Nicht erst seit Broadchurch wissen wir, dass sich in Britanniens wunderschöner Landschaft leidlich morden lässt. Auch DCI Vera Stanhope hat in bisher neun Staffeln mancherlei Verbrechen aufzuklären – im bildschönen Newcastle.
Wenn es überhaupt einen Vorteil gibt, privat viel Zeit allein zu sein, ist es vielleicht der, dass man ausufernd Gebrauch von Streamingangeboten machen kann – und wenn dann alle Fantasy-Serien aufgebraucht sind und Doctor Who oder Star Trek Picard wöchentlich nur einzelepisodisch tröpfeln, kommt man, selbst als Krimiverächter, schon mal auf den Gedanken, sich auch dem detektivischen Genre zu widmen, auch jenseits von Fantasy-Krimis wie Dirk Gentley oder Carneval Row.

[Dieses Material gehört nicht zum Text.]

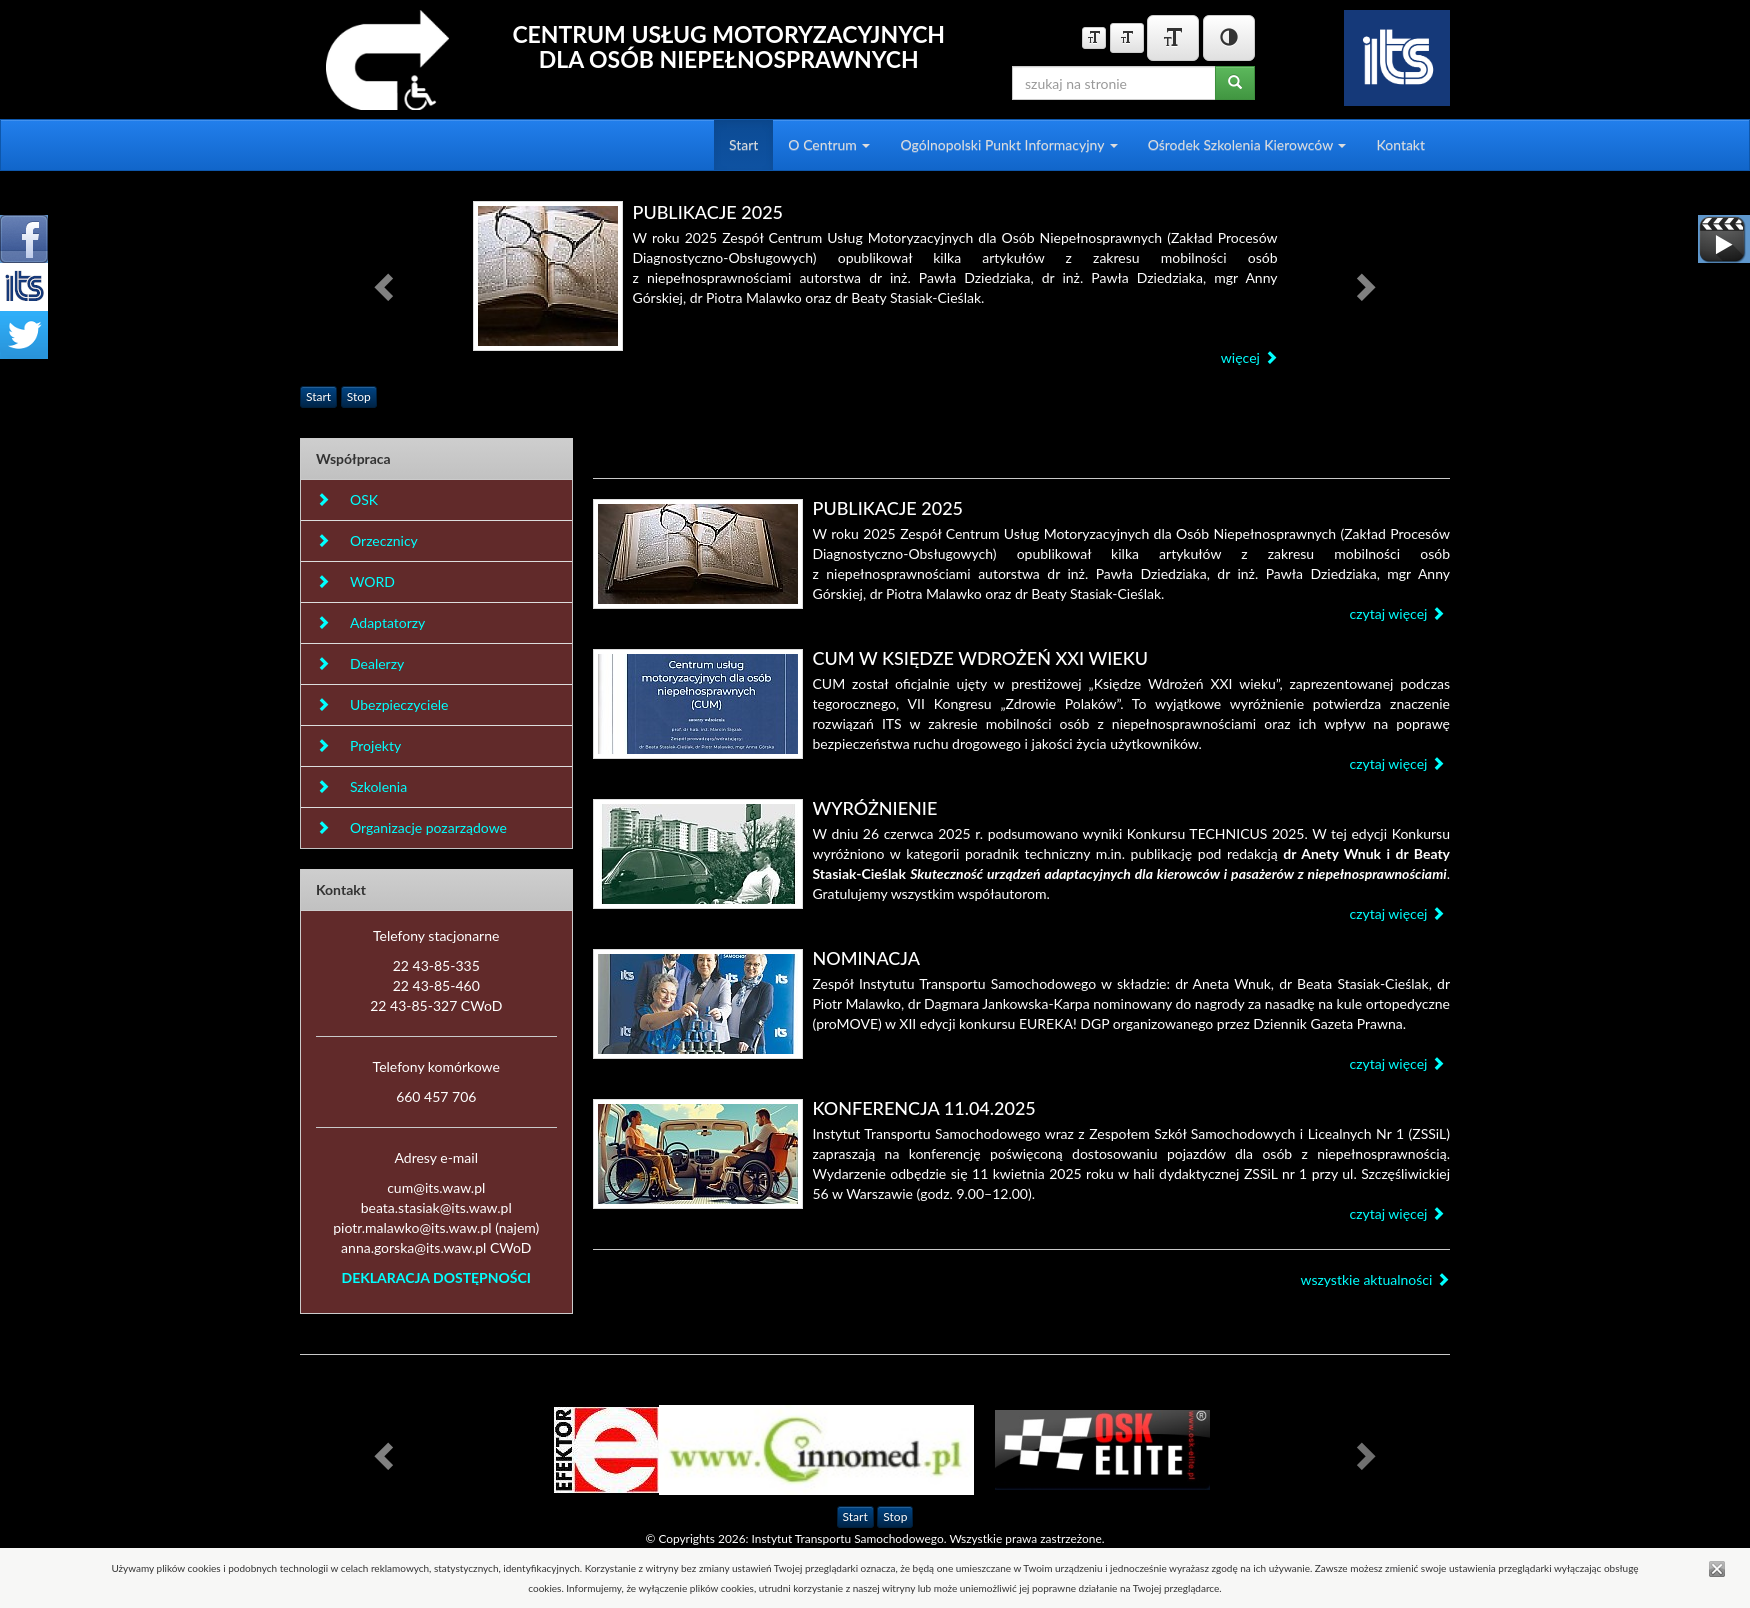 Image resolution: width=1750 pixels, height=1608 pixels. Describe the element at coordinates (358, 745) in the screenshot. I see `Projekty` at that location.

Ein immer wieder äußerst lohnender Vertreter kineastischer Kriminalistik für einsame Wochenenden ist VERA, oder zu Deutsch: Vera – ein ganz besonderer Fall – mit Brenda Blethyn in der titelgebenden Hauptrolle als DCI Vera Stanhope. Die Serie der ITV Studios um die in Northumberland tätige Ermittlerin hat es seit 2011 auf bisher neun Staffeln gebracht, eine zehnte steht bevor, eine elfte ist angekündigt. Jede Staffel besteht aus nur vier Folgen, die aber Kinofilmlänge haben und meist ebenso imposant in Szene gesetzt sind. Inoffizieller Star fast jeder Folge ist die unbeschreiblich schöne Landschaft der Grafschaft Northumberland und die Stadt Newcastle Upon Tyne.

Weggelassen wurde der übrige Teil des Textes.